Here we go God. Please take the lead.
It feels much later into that night than it actually is. Winter has definitely passed. It is curious how the sun rises and sets and many do not seem to notice. In eleven days I revisit Lees-McRae again. It will be a blessing to lay my eyes on that land and its people again. Thank you for this opportunity Lord.
In one week and one day my first year of graduate school will be no more. Ice-skating was really wonderful last night. We were there for about three hours until I took the time to soak in everything around me. I am surrounded by treasures in these young people. Each are so beautiful. And it seems now as if a part of me is forever trapped in that ice rink. God, for some reason, seems to be keeping me young. Everyone tells me I look like a high-schooler and I hang around a bunch of high-schoolers. Why is he doing this? I know not. And life should always be as such… not knowing. What a beautiful thing.
My personal internal passion for cinema and theater and art is growing and expanding. It feels as though I will die if I cannot do this. I will starve. It is how I worship, how I love, how I communicate. It says in Ephesians 2:10, “For we are God’s workmanship, created in Christ Jesus to do good works, which God prepared in advance for us to do.”

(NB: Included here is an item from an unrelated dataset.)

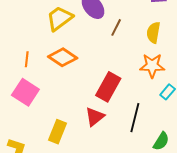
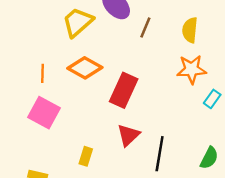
red rectangle: (108, 87) -> (124, 90), moved
black line: (135, 118) -> (160, 154), moved
yellow rectangle: (58, 132) -> (86, 156), size x0.7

God will complete the work he has begun in me. He will finish my story. He is the author and perfecto of my faith. Do this sweet thing Jesus. I give you my broken soul. You are my life.
I pray you find pleasure in me.
I love you so.
It’s hard to stop writing. I want nothing but to talk with you forever.
I found out today that the class schedule has changed. They are only offering Advanced Directing in the fall now. I could take it in the Spring of 2000, which now means I will not be able to direct a five-minute film, much less a 25-minute film. But I will still graduate and I’m sure God has a plan.
I began doing some research on the net for internships. I sent an email into Screen Gems Studios in Wilmington, NC. It looks like a nice place. We’ll see.
I ran into Mary Jo yesterday night. She received an email from an old college guy she really liked and he’s now engaged to another girl. Mary Jo was full of tears. I went with her to her apartment, sat close by her, and listened.
She sent me an email today saying thanks for listening. I wrote her back, telling her she was a complete treasure.
Christin needs a prom date, and she asked me. I said I would be glad to take her, but I don’t have any money. So, her parents offered to pay for me, get my tux, pay for dinner and everything. I couldn’t say no. I didn’t go to my own prom, but at age 22, I’m going to one now. It’s about a month away.
There are only two weeks of classes left. This place is quickly passing me by.